The Perils of Colleen Part VII: Bring Me the Head of Frank Miller and Neil Gaiman! Or, I Drew Porn for Roast Beef Au Jus
Sunday, July 5th, 2009Not a word of this will make any sense unless you read the Previous installments at The Very Bad Publishers Link.
“She doesn’t recognize me because of the beard!” Tom announced as I approached.
No, I wouldn’t have recognized Tom in a lineup. I barely knew this guy. I hadn’t seen him in many years. The only reason I knew who he was was because he was the only person in the diner bouncing up and down and calling my name, while announcing “It’s Tom!”
So, that made it easy to figure out who it was, see.

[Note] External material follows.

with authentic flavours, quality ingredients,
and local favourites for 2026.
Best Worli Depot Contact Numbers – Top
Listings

And Tom brought his kids. He informed me he had relatives about an hour away, and he brought the kids because he knew I wouldn’t mind.

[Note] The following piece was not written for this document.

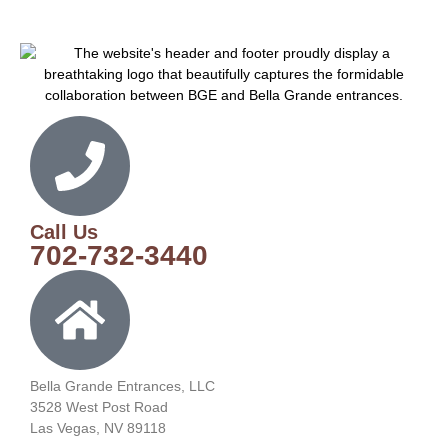
Call Us
702-732-3440
Bella Grande Entrances, LLC
3528 West Post Road
Las Vegas, NV 89118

You know, I like kids. I really do. Kids are wonderful small people. Kids are also wonderful small people who have absolutely no business in a business meeting. I hope I was able to pick my jaw up off the floor before the kids took my look of horror personally.
“Why, you look as pretty as ever!” enthused Tom.

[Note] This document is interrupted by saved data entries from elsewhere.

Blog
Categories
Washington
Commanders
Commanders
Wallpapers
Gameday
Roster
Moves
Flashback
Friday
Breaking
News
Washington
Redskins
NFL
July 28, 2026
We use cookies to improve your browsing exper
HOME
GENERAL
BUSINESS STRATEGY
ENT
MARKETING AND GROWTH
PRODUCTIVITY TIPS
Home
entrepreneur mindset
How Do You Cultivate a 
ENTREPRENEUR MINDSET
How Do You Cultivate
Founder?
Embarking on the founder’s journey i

Tom was far too familiar for my taste, and I don’t mean I thought he was flirting. This was simply an inappropriate comment from a stranger. This man I barely knew was gladhanding on all cylinders. From his behavior you’d have gotten the impression we were the bestest of buddies who had lunch every day.
Then Tom lurched forward, and revolted at the thought that he might try to hug me, my hand shot out for a stiff and formal shake that was so militaristic I appeared ready to thump my armor and shout “Integritas!” unto my Centurion.
Tom’s smile faded a tad, and then he introduced me to Mr. Disney who looked like a normal bloke.
I considered leaving right away. After I was declared as pretty as ever, I had no appetite. I didn’t even want my free lunch, which was going to cost me, I was sure.
There’s no way to make this long, ridiculous story short because it was one hell of a long hour.
A very important lesson for anyone in publishing, or any other business for that matter: don’t insult your potential client by making it clear that you have no freaking idea who they are, what they do, or what their history is, especially after you have made the extraordinarily tacky semi-social faux pas of assuming a false sense of familiarity.
Mr. Disney didn’t say much at first because good old Tom was engaging in a giddy rush of narrative about our happy lives together. All of it was news to me.
“I was your first publisher!”
“No you weren’t. You weren’t even my tenth publisher.”
Tom was a bit taken aback to be contradicted like this, and plowed forward, insisting he was my first publisher. Apparently, he had a lot of emotional investment in believing he had discovered me, like I was a continent, or an exotic fruit. Actually, I was published by DC Comics first (Who’s Who and Amethyst), and Marvel hired me months before Tom’s company did (Swords of the Swashbucklers by Bill Mantlo). I also had credits elsewhere that predated my involvement with Tom’s company.
“Well, I published your first graphic novel.”
Actually, no. A Distant Soil was published previously as well, and even though it would not see book format for years, technically, it was still my first graphic novel work.
Tom was getting a bit pissed. He insisted he published my first graphic novel because a book was a book and a comic was a comic. Tom couldn’t understand why I was being so contrary. He liked me. We were friends.
“We are not friends. I don’t even know you. I haven’t spoken to you in years,” I said.
Tom insisted we were good buddies. “Don’t you remember how you would come into my office and sit down and talk?”
I recall only one instance of sitting down in Tom’s office to talk. It was about 18 years prior, and it lasted a matter of minutes.
“I have never had a substantive conversation with you in my life. I do not know you.”
I decided to order something to eat after all because I had found the least sociable thing on the menu: a blooming onion. They’d be taken aback every time I opened my mouth, and not just because of what I was saying.
I wasn’t going to win any awards for my diplomatic conduct, but I wasn’t going to sit there and let this guy misrepresent me or his relations with me to anyone.
Another example of his misrepresentation:
“I created the first graphic novel,” he announced.
These words actually came out of this man’s mouth.